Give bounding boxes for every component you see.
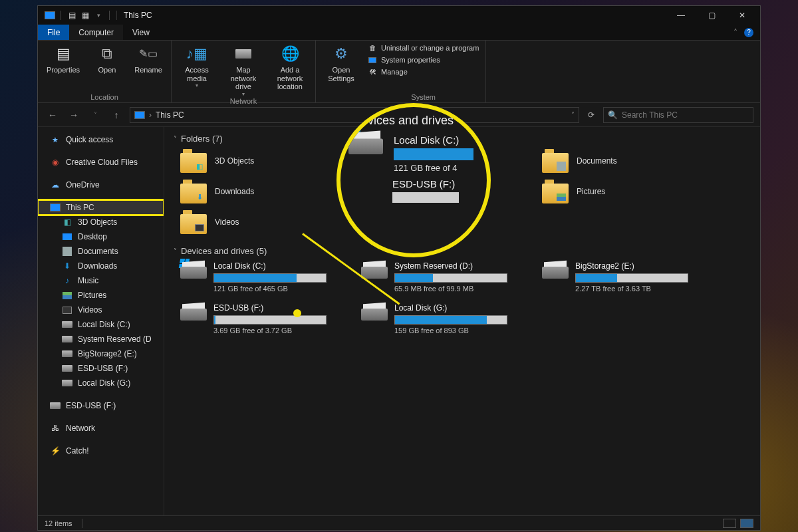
add-location-icon: 🌐 (279, 43, 301, 65)
drive-name: ESD-USB (F:) (213, 303, 346, 313)
sidebar-pictures[interactable]: Pictures (38, 288, 164, 303)
drive-icon (361, 303, 388, 323)
drive-icon (62, 363, 72, 374)
access-media-button[interactable]: ♪▦ Access media▾ (178, 43, 215, 88)
folder-3d-objects[interactable]: ◧3D Objects (180, 149, 346, 173)
ribbon-group-system: ⚙ Open Settings 🗑Uninstall or change a p… (316, 41, 486, 102)
network-icon (50, 423, 61, 434)
network-drive-icon (233, 43, 254, 65)
qat-dropdown-icon[interactable]: ▾ (93, 10, 104, 21)
sidebar-bigstorage[interactable]: BigStorage2 (E:) (38, 346, 164, 361)
back-button[interactable]: ← (45, 110, 61, 120)
tab-view[interactable]: View (123, 25, 159, 40)
sidebar-catch[interactable]: Catch! (38, 444, 164, 458)
sidebar-music[interactable]: Music (38, 273, 164, 288)
forward-button[interactable]: → (66, 110, 82, 120)
tab-file[interactable]: File (38, 25, 69, 40)
help-icon[interactable]: ? (744, 28, 753, 37)
chevron-down-icon: ˅ (174, 135, 177, 142)
drive-item[interactable]: BigStorage2 (E:) 2.27 TB free of 3.63 TB (542, 261, 708, 293)
file-explorer-window: ▤ ▦ ▾ This PC — ▢ ✕ File Computer View ˄… (37, 5, 761, 531)
drive-name: Local Disk (G:) (394, 303, 527, 313)
pc-icon (50, 202, 61, 213)
sidebar-documents[interactable]: Documents (38, 244, 164, 259)
address-box[interactable]: › This PC ˅ (130, 107, 579, 123)
map-network-drive-button[interactable]: Map network drive▾ (225, 43, 262, 97)
sidebar-local-disk-c[interactable]: Local Disk (C:) (38, 317, 164, 332)
sidebar-esd-usb[interactable]: ESD-USB (F:) (38, 361, 164, 376)
add-network-location-button[interactable]: 🌐 Add a network location (271, 43, 309, 91)
chevron-right-icon: › (149, 110, 152, 120)
open-icon: ⧉ (96, 43, 118, 65)
tab-computer[interactable]: Computer (69, 25, 123, 40)
details-view-button[interactable] (723, 519, 736, 528)
system-properties-button[interactable]: System properties (368, 55, 479, 65)
sidebar-quick-access[interactable]: Quick access (38, 132, 164, 147)
folder-pictures[interactable]: Pictures (542, 180, 708, 203)
capacity-bar (213, 273, 327, 283)
uninstall-icon: 🗑 (368, 43, 377, 53)
sidebar-onedrive[interactable]: OneDrive (38, 178, 164, 192)
sidebar-this-pc[interactable]: This PC (38, 200, 164, 215)
folder-documents[interactable]: Documents (542, 149, 708, 173)
open-settings-button[interactable]: ⚙ Open Settings (323, 43, 360, 82)
drive-item[interactable]: Local Disk (C:) 121 GB free of 465 GB (180, 261, 346, 293)
ribbon-tabs: File Computer View ˄ ? (38, 25, 760, 41)
group-label-system: System (368, 93, 479, 101)
drive-name: Local Disk (C:) (213, 261, 346, 271)
downloads-icon (62, 261, 72, 271)
close-button[interactable]: ✕ (727, 6, 757, 25)
maximize-button[interactable]: ▢ (696, 6, 727, 25)
drive-icon (542, 261, 569, 281)
catch-icon (50, 446, 61, 456)
drive-icon (62, 319, 72, 330)
sidebar-local-disk-g[interactable]: Local Disk (G:) (38, 376, 164, 390)
drive-free-text: 2.27 TB free of 3.63 TB (575, 285, 708, 293)
drive-item[interactable]: Local Disk (G:) 159 GB free of 893 GB (361, 303, 527, 334)
sidebar-system-reserved[interactable]: System Reserved (D (38, 332, 164, 346)
settings-icon: ⚙ (331, 43, 352, 65)
drive-icon (180, 261, 207, 281)
cube-icon: ◧ (62, 217, 72, 227)
ribbon-collapse-icon[interactable]: ˄ (733, 28, 737, 37)
uninstall-button[interactable]: 🗑Uninstall or change a program (368, 43, 479, 53)
sidebar-creative-cloud[interactable]: ◉Creative Cloud Files (38, 155, 164, 170)
breadcrumb[interactable]: This PC (156, 110, 184, 120)
qat-new-icon[interactable]: ▤ (66, 10, 77, 21)
manage-button[interactable]: 🛠Manage (368, 67, 479, 76)
app-icon (45, 10, 55, 21)
drive-item[interactable]: ESD-USB (F:) 3.69 GB free of 3.72 GB (180, 303, 346, 334)
sidebar-videos[interactable]: Videos (38, 303, 164, 317)
drive-icon (62, 378, 72, 388)
refresh-button[interactable]: ⟳ (585, 110, 598, 120)
history-dropdown[interactable]: ˅ (87, 111, 103, 118)
sidebar-downloads[interactable]: Downloads (38, 259, 164, 273)
folder-videos[interactable]: Videos (180, 210, 346, 234)
music-icon (62, 275, 72, 286)
address-dropdown-icon[interactable]: ˅ (571, 111, 575, 118)
drive-item[interactable]: System Reserved (D:) 65.9 MB free of 99.… (361, 261, 527, 293)
magnifier-bar (394, 148, 473, 160)
properties-button[interactable]: ▤ Properties (45, 43, 82, 74)
open-button[interactable]: ⧉ Open (91, 43, 123, 74)
folder-downloads[interactable]: Downloads (180, 180, 346, 203)
up-button[interactable]: ↑ (108, 110, 124, 120)
sidebar-3d-objects[interactable]: ◧3D Objects (38, 215, 164, 229)
sidebar-desktop[interactable]: Desktop (38, 229, 164, 244)
documents-icon (62, 246, 72, 257)
drive-icon (180, 303, 207, 323)
search-icon: 🔍 (608, 110, 618, 120)
drives-section-header[interactable]: ˅ Devices and drives (5) (174, 246, 751, 256)
drive-name: System Reserved (D:) (394, 261, 527, 271)
qat-properties-icon[interactable]: ▦ (80, 10, 90, 21)
properties-icon: ▤ (53, 43, 74, 65)
magnifier-callout: Devices and drives Local Disk (C:) 121 G… (336, 103, 491, 257)
tiles-view-button[interactable] (740, 519, 753, 528)
search-input[interactable]: 🔍 Search This PC (603, 107, 753, 123)
sidebar-network[interactable]: Network (38, 421, 164, 436)
rename-button[interactable]: ✎▭ Rename (132, 43, 164, 74)
minimize-button[interactable]: — (666, 6, 696, 25)
sidebar-esd-usb-root[interactable]: ESD-USB (F:) (38, 398, 164, 413)
ribbon-group-location: ▤ Properties ⧉ Open ✎▭ Rename Location (38, 41, 172, 102)
media-icon: ♪▦ (186, 43, 207, 65)
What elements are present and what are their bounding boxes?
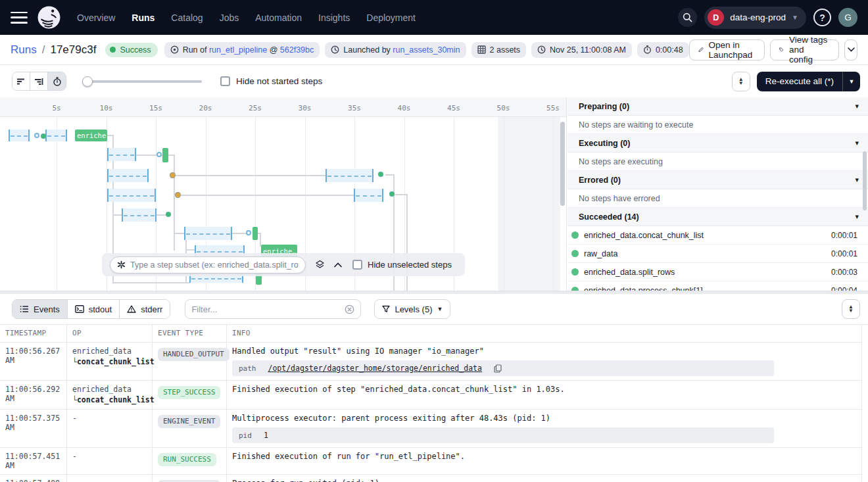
nav-item-deployment[interactable]: Deployment: [366, 12, 416, 23]
commit-link[interactable]: 562f39bc: [280, 45, 314, 55]
gantt-bar-waiting[interactable]: [107, 169, 149, 182]
gantt-bar-success-labeled[interactable]: enriche.: [75, 130, 107, 141]
gantt-chart[interactable]: 5s10s15s20s25s30s35s40s45s50s55s enriche…: [0, 97, 567, 291]
nav-item-overview[interactable]: Overview: [77, 12, 115, 23]
reexecute-options-button[interactable]: ▼: [842, 72, 860, 91]
gantt-connector: [175, 175, 326, 176]
gantt-bar-waiting[interactable]: [184, 227, 232, 240]
help-icon[interactable]: ?: [813, 9, 831, 26]
tab-events[interactable]: Events: [12, 300, 68, 318]
event-log-row[interactable]: 11:00:57.489 AM-ENGINE_EVENTProcess for …: [0, 475, 861, 482]
event-log-row[interactable]: 11:00:57.451 AM-RUN_SUCCESSFinished exec…: [0, 448, 861, 475]
tab-stdout[interactable]: stdout: [68, 300, 120, 318]
target-icon: [170, 45, 179, 54]
event-log-row[interactable]: 11:00:57.375 AM-ENGINE_EVENTMultiprocess…: [0, 410, 861, 448]
step-row[interactable]: enriched_data.split_rows0:00:03: [567, 263, 868, 281]
event-info: Finished execution of step "enriched_dat…: [227, 381, 861, 409]
hide-unselected-checkbox[interactable]: Hide unselected steps: [352, 260, 452, 270]
gantt-bar-success[interactable]: [162, 148, 168, 162]
nav-item-runs[interactable]: Runs: [132, 12, 155, 23]
event-log-header: TIMESTAMP OP EVENT TYPE INFO: [0, 325, 861, 343]
event-type-badge: RUN_SUCCESS: [158, 453, 216, 466]
chevron-up-icon[interactable]: [334, 262, 342, 268]
step-panel-scrollbar[interactable]: [863, 151, 867, 210]
workspace-avatar: D: [708, 9, 724, 26]
flatten-view-button[interactable]: [12, 72, 30, 90]
waterfall-view-button[interactable]: [30, 72, 48, 90]
col-event-type: EVENT TYPE: [153, 325, 227, 342]
gantt-bar-success[interactable]: [253, 227, 258, 240]
copy-icon[interactable]: [494, 364, 502, 373]
log-filter[interactable]: [185, 299, 361, 319]
timed-view-button[interactable]: [48, 72, 66, 90]
event-log-rows: 11:00:56.267 AMenriched_data└concat_chun…: [0, 343, 868, 482]
nav-item-catalog[interactable]: Catalog: [171, 12, 203, 23]
tag-assets[interactable]: 2 assets: [471, 42, 527, 58]
gantt-scrollbar[interactable]: [560, 122, 565, 206]
log-filter-input[interactable]: [191, 304, 341, 314]
pipeline-link[interactable]: run_etl_pipeline: [209, 45, 267, 55]
gantt-bar-waiting[interactable]: [354, 189, 383, 202]
menu-icon[interactable]: [11, 12, 28, 24]
gantt-bar-waiting[interactable]: [107, 148, 136, 161]
collapse-caret-icon: ▾: [855, 212, 859, 221]
tag-launched-by[interactable]: Launched by run_assets_30min: [325, 42, 466, 58]
checkbox-icon[interactable]: [220, 76, 230, 86]
run-id: 17e79c3f: [50, 43, 96, 57]
clear-filter-icon[interactable]: [345, 304, 354, 314]
gantt-bar-waiting[interactable]: [326, 169, 374, 182]
gantt-connector: [112, 282, 190, 283]
clock-icon: [537, 45, 546, 54]
collapse-caret-icon: ▾: [855, 102, 859, 110]
chevron-down-icon: ▼: [437, 306, 443, 312]
panel-expand-button[interactable]: ▲▼: [732, 72, 750, 91]
step-section-header[interactable]: Errored (0)▾: [567, 171, 868, 189]
retry-marker-icon: [170, 172, 176, 178]
levels-dropdown[interactable]: Levels (5) ▼: [374, 299, 450, 319]
hide-not-started-checkbox[interactable]: Hide not started steps: [220, 76, 322, 86]
step-row[interactable]: raw_data0:00:01: [567, 245, 868, 263]
event-log-row[interactable]: 11:00:56.267 AMenriched_data└concat_chun…: [0, 343, 861, 381]
log-order-button[interactable]: ▲▼: [842, 299, 860, 319]
nav-item-jobs[interactable]: Jobs: [220, 12, 239, 23]
event-info: Handled output "result" using IO manager…: [227, 343, 861, 380]
view-tags-button[interactable]: View tags and config: [770, 39, 839, 60]
slider-knob[interactable]: [82, 76, 93, 87]
workspace-switcher[interactable]: D data-eng-prod ▼: [704, 7, 806, 29]
metadata-path-link[interactable]: /opt/dagster/dagster_home/storage/enrich…: [268, 364, 482, 373]
log-view-tabs: Events stdout stderr: [12, 299, 170, 319]
event-type-cell: HANDLED_OUTPUT: [153, 343, 227, 380]
chevron-down-icon: ▼: [792, 14, 798, 21]
breadcrumb-runs-link[interactable]: Runs: [11, 43, 37, 57]
checkbox-icon[interactable]: [352, 260, 362, 270]
gantt-connector: [174, 155, 175, 251]
gantt-bar-waiting[interactable]: [45, 130, 67, 141]
step-section-header[interactable]: Succeeded (14)▾: [567, 208, 868, 226]
tab-stderr[interactable]: stderr: [120, 300, 170, 318]
chevron-down-icon: [848, 47, 855, 52]
more-actions-button[interactable]: [844, 39, 857, 60]
step-selector[interactable]: [110, 256, 306, 274]
gantt-bar-waiting[interactable]: [107, 189, 156, 202]
step-section-header[interactable]: Preparing (0)▾: [567, 97, 868, 116]
nav-item-automation[interactable]: Automation: [255, 12, 302, 23]
gantt-zoom-slider[interactable]: [82, 76, 202, 87]
step-subset-input[interactable]: [130, 260, 299, 270]
search-icon[interactable]: [678, 8, 697, 27]
open-launchpad-button[interactable]: Open in Launchpad: [689, 39, 765, 60]
workspace-name: data-eng-prod: [730, 12, 786, 22]
gantt-bar-waiting[interactable]: [9, 130, 30, 141]
dagster-logo-icon[interactable]: [37, 5, 61, 30]
step-section-header[interactable]: Executing (0)▾: [567, 134, 868, 153]
user-avatar[interactable]: G: [838, 8, 857, 27]
schedule-link[interactable]: run_assets_30min: [393, 45, 460, 55]
layers-icon[interactable]: [315, 260, 325, 270]
nav-item-insights[interactable]: Insights: [318, 12, 350, 23]
tag-run-of[interactable]: Run of run_etl_pipeline @ 562f39bc: [164, 42, 320, 58]
step-section-empty: No steps have errored: [567, 189, 868, 208]
event-log-row[interactable]: 11:00:56.292 AMenriched_data└concat_chun…: [0, 381, 861, 410]
reexecute-all-button[interactable]: Re-execute all (*) ▼: [757, 72, 860, 91]
step-row[interactable]: enriched_data.concat_chunk_list0:00:01: [567, 226, 868, 245]
gantt-bar-waiting[interactable]: [122, 208, 157, 222]
step-row[interactable]: enriched_data.process_chunk[1]0:00:04: [567, 281, 868, 291]
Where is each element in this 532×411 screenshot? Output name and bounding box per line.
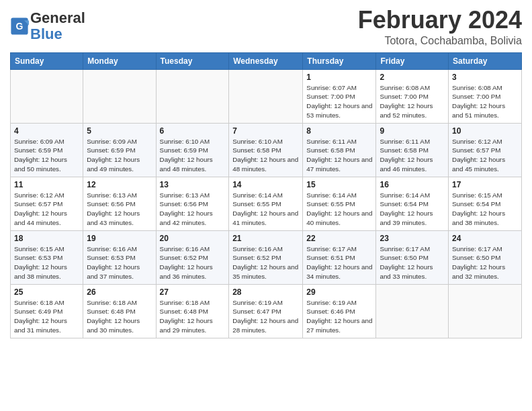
━━━━
ACTIVITY
In the entries above, which lines hold the word "Runs"? Copy them out.

EXERCISE RESPONSE
nav-item-runs[interactable]: Runs: [132, 12, 155, 23]
breadcrumb-runs-link[interactable]: Runs: [11, 43, 37, 57]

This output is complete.